**WHAT TO PRODUCE:**
Set down exactly the lines below between the line holding "called for judgments" and the line holding "in the words, Thou shalt be a god unto", inclusive; no other line belongs in the answer.

**AVAILABLE DATA:**
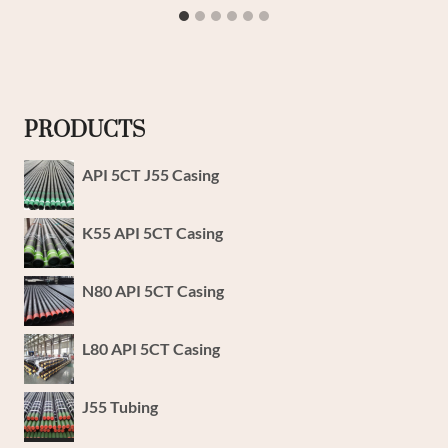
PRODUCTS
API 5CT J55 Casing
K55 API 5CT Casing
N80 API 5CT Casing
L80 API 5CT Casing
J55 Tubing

==

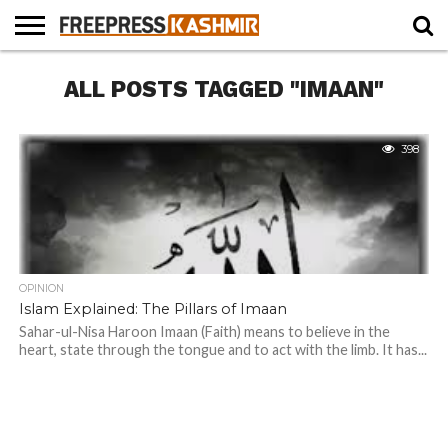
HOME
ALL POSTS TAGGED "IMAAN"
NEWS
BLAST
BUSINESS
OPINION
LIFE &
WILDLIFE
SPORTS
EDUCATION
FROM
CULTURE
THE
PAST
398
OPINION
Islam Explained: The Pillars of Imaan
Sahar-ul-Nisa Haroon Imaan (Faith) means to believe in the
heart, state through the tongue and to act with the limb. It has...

--

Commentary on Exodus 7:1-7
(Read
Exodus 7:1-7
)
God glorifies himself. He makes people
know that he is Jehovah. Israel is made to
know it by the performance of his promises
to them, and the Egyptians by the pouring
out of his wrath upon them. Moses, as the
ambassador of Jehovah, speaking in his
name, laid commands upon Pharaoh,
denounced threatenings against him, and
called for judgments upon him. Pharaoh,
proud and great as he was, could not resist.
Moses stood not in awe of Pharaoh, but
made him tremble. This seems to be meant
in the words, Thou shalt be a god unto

**ANSWER SPACE:**
called for judgments upon him. Pharaoh,
proud and great as he was, could not resist.
Moses stood not in awe of Pharaoh, but
made him tremble. This seems to be meant
in the words, Thou shalt be a god unto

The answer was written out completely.